SYMP 4-1 - Being clued in by RT Paine, and a path to meta-ecosystem ecology

Tuesday, August 8, 2017: 8:00 AM
Portland Blrm 251, Oregon Convention Center
Bruce A. Menge, Integrative Biology, Oregon State University, Corvallis, OR
Background/Question/Methods

The “imposter” syndrome is common among new graduate students, and by expressing doubts to Bob Paine about what I was about to embark on when I first met him, I probably came close to being shown the door before I got started. I recovered from this blunder, but in my naiveté, I continued to flirt with ouster during my first year (1965-66). In fact, a “yellow” letter from the Department Chair in summer 1966 informed me that my graduate career was to be brief, ending with a terminal MS. In resignation, I went to Bob and asked for advice.
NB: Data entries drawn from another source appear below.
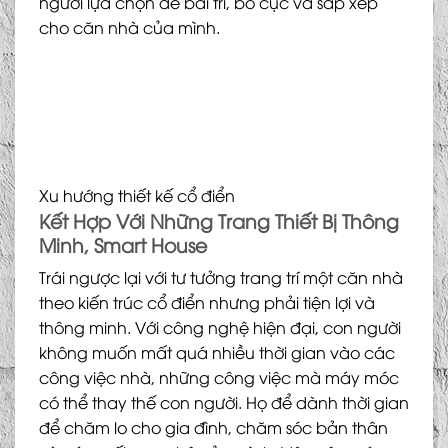
người lựa chọn để bài trí, bố cục và sắp xếp
cho căn nhà của mình.
Xu hướng thiết kế cổ điển
Kết Hợp Với Những Trang Thiết Bị Thông
Minh, Smart House
Trái ngược lại với tư tưởng trang trí một căn nhà
theo kiến trúc cổ điển nhưng phải tiện lợi và
thông minh. Với công nghệ hiện đại, con người
không muốn mất quá nhiều thời gian vào các
công việc nhà, những công việc mà máy móc
có thể thay thế con người. Họ để dành thời gian
để chăm lo cho gia đình, chăm sóc bản thân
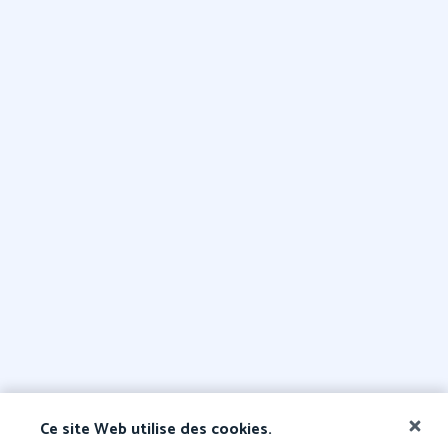
Ce site Web utilise des cookies.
He advised that if I managed to pass my remaining qualifying exams, get an interesting thesis project underway, and write a detailed report on this research, he would support my continuation in a PhD program. I then mentioned my interest in this little six-armed sea star, Leptasterias hexactis, and was thinking that studying its ecology might be a good project. He was enthusiastic about this idea, and, as they say, the rest is history. I finally figured out what research was, discovered I loved it, and with Bob’s unending support during and after my thesis, launched into a fun career.

Results/Conclusions

During my PhD, I was impressed by Paul Dayton’s PhD research and used that inspiration to launch on a program incorporating increasing spatial and temporal scales into understanding how communities and eventually ecosystems were structured, while remaining grounded in a strong natural history and experimental approach. Along the way, I investigated and modeled how species interactions were modified by environmental stress, the role of recruitment in determining community structure, and how coastal oceanography influenced communities at local to regional to hemispheric scales. Conceptually, my research progressed from population ecology to species interactions to community ecology to meta-communities and most recently to meta-ecosystem ecology, investigating the role of ocean driven ecological subsidies in determining community structure and dynamics. Given Bob’s long-standing antipathy towards “big” science, I suspect he had mixed feelings about the latter focus, but also got signals from him suggesting grudging appreciation for what I was doing. I close by focusing on key findings from the meta-ecosystem work, and suggest that this research is the culmination of the scientific philosophy instilled in me in large part by Bob Paine.